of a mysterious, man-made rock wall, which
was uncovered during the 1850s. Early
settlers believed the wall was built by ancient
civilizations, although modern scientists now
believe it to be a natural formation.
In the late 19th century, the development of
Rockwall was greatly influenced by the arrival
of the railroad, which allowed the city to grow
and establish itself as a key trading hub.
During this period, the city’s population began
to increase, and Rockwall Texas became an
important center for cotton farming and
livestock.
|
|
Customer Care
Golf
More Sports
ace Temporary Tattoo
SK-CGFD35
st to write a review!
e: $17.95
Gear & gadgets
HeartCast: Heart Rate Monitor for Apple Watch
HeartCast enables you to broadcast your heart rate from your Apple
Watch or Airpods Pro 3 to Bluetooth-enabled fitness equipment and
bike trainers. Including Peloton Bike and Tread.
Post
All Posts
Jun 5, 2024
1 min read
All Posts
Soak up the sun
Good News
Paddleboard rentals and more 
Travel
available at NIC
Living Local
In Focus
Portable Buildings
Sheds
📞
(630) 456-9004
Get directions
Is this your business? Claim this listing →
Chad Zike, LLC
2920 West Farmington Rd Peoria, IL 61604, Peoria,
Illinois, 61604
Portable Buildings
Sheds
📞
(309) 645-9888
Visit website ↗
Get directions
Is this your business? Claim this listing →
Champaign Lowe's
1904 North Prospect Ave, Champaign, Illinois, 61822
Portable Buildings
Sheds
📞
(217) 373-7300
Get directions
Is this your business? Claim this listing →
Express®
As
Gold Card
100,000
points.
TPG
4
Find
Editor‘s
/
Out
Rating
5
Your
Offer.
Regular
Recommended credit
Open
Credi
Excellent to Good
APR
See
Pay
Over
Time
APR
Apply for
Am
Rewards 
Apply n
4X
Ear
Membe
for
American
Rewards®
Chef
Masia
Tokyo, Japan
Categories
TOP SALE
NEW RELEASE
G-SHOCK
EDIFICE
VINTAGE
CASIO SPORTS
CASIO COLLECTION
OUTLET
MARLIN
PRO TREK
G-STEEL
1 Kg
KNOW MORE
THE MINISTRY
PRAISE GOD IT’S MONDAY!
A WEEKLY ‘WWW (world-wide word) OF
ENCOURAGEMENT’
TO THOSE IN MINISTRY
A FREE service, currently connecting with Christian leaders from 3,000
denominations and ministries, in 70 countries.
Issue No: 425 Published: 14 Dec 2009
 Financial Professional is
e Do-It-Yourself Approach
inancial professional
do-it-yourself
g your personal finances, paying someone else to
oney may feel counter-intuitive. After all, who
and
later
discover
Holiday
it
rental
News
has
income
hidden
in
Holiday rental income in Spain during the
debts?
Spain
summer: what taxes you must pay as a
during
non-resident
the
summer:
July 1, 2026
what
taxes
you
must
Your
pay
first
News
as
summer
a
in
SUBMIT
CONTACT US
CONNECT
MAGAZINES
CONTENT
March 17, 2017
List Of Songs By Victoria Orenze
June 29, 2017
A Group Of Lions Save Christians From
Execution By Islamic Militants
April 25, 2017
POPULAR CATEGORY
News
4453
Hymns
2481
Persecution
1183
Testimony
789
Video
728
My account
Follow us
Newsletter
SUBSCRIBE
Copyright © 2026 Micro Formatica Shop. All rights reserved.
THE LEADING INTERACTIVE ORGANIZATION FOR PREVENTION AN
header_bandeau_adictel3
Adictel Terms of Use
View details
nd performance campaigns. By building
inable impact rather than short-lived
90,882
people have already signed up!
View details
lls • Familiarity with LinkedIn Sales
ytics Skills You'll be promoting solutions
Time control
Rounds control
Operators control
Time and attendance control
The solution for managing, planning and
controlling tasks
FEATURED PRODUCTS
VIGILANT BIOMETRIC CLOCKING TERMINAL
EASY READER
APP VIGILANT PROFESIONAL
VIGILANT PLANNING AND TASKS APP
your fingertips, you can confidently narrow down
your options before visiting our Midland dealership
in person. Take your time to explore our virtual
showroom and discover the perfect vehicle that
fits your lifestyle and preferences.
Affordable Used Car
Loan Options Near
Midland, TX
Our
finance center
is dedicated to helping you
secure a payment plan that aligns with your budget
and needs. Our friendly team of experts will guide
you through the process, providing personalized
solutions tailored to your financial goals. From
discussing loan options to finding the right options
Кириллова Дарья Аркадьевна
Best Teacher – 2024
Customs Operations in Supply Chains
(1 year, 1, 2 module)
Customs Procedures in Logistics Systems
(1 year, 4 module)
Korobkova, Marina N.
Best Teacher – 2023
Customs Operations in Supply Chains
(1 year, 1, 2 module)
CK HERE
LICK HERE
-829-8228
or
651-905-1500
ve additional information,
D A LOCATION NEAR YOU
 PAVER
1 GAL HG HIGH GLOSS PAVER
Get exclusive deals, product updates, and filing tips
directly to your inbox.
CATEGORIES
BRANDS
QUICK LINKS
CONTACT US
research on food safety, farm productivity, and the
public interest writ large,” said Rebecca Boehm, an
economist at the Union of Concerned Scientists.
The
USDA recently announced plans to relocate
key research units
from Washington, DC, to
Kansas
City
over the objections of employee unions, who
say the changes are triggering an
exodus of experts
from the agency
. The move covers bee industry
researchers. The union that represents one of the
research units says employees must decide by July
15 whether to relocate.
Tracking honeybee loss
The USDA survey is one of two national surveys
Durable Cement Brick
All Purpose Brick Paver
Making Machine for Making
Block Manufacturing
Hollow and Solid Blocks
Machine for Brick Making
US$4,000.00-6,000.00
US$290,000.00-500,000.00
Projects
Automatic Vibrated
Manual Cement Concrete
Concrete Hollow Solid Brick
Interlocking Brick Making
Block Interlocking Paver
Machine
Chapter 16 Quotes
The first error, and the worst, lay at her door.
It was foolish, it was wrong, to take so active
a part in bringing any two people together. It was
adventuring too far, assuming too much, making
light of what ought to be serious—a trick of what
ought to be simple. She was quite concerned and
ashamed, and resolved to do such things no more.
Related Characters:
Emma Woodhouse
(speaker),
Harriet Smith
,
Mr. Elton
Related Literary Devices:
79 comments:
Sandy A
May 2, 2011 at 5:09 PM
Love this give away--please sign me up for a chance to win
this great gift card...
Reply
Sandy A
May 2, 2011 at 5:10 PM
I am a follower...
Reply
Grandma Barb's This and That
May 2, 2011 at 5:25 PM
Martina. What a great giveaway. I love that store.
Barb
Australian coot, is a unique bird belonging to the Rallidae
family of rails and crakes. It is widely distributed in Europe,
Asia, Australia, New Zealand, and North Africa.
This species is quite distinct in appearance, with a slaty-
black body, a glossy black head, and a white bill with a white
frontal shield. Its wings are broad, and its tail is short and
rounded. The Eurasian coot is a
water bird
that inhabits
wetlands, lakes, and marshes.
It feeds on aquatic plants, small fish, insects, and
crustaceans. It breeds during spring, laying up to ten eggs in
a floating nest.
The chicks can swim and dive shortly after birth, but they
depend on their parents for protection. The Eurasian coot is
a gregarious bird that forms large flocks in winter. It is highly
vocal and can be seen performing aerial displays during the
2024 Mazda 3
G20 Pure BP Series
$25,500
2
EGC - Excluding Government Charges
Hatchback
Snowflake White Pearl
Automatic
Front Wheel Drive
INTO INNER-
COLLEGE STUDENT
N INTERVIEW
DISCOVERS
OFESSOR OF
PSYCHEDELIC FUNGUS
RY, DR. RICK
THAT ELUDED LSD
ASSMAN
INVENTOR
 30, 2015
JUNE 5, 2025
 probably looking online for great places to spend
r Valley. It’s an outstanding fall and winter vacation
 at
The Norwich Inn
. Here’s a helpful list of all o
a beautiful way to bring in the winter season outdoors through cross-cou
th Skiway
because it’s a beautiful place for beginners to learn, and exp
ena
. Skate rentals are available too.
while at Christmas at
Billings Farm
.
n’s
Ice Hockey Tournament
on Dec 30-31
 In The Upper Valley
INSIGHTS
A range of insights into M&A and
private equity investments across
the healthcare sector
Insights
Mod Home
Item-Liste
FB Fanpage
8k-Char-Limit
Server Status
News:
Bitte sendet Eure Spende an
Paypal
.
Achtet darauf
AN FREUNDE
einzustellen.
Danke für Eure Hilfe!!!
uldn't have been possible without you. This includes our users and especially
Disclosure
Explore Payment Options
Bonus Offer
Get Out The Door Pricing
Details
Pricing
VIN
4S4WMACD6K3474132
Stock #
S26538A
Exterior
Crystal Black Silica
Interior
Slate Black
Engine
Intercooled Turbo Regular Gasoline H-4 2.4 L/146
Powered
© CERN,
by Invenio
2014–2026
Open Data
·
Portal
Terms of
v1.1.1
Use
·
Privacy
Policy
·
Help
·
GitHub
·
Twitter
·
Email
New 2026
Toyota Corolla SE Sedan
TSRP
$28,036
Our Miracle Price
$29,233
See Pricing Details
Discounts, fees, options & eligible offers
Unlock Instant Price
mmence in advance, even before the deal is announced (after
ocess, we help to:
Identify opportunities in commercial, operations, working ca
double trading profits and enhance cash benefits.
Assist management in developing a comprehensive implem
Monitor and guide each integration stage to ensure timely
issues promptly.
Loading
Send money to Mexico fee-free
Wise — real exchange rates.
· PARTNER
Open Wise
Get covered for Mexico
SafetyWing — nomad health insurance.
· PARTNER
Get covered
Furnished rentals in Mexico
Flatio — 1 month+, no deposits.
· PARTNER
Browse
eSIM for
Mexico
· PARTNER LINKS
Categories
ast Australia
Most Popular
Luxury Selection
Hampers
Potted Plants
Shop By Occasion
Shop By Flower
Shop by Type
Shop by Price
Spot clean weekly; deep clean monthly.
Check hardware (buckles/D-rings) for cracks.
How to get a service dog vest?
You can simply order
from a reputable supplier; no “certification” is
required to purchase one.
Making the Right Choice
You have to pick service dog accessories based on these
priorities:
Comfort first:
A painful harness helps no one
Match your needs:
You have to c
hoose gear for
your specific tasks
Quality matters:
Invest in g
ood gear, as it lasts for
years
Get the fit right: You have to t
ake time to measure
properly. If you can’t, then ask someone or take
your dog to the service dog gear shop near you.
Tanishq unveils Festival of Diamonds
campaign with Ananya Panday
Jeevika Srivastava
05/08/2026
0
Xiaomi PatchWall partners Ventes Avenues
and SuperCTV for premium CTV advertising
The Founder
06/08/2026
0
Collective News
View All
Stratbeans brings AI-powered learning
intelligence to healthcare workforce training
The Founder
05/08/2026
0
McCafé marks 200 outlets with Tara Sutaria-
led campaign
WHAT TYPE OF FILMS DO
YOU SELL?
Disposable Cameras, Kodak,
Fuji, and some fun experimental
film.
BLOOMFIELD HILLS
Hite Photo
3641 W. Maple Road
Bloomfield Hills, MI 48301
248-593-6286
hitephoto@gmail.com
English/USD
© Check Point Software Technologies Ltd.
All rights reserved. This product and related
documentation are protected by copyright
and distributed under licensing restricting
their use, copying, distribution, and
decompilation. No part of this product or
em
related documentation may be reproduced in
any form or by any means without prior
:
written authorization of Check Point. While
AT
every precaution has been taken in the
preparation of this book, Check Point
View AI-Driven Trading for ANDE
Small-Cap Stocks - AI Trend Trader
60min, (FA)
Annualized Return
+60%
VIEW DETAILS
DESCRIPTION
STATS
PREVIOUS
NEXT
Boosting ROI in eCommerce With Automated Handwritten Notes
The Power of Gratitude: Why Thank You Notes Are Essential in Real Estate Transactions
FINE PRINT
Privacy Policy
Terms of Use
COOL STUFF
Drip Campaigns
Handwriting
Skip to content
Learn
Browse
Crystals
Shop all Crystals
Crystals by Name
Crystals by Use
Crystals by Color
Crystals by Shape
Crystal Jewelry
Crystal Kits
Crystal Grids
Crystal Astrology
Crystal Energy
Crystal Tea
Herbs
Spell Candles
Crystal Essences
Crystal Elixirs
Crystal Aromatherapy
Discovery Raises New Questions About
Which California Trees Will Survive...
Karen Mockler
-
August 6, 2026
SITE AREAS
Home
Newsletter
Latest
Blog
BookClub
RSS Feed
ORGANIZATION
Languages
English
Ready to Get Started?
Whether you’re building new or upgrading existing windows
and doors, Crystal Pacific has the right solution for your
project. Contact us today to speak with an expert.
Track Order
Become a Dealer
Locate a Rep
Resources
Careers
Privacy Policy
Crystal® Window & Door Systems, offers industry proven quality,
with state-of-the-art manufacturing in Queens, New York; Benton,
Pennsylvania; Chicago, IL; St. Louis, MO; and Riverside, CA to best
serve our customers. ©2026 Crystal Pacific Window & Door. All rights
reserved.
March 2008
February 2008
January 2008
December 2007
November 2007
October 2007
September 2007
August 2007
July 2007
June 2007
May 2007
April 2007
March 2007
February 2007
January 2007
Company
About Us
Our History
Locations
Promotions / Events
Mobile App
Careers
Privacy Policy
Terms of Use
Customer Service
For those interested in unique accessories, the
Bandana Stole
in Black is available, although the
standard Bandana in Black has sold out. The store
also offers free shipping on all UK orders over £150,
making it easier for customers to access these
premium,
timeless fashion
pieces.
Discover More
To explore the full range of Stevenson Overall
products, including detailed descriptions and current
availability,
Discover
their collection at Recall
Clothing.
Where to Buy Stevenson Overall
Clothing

* **Task requirements**: From the listing above, report the number of lines containing the string "Holiday", without any accompanying remarks.

* **Problem solution**: 2